Collected data
== == ==

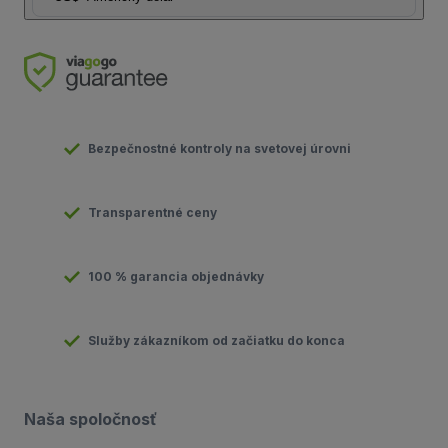
Bezpečnostné kontroly na svetovej úrovni
Transparentné ceny
100 % garancia objednávky
Služby zákazníkom od začiatku do konca
Naša spoločnosť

== == ==

● **To do**
Print every line above exactly as given, but not the pictures.

● **Completed task**
Bezpečnostné kontroly na svetovej úrovni
Transparentné ceny
100 % garancia objednávky
Služby zákazníkom od začiatku do konca
Naša spoločnosť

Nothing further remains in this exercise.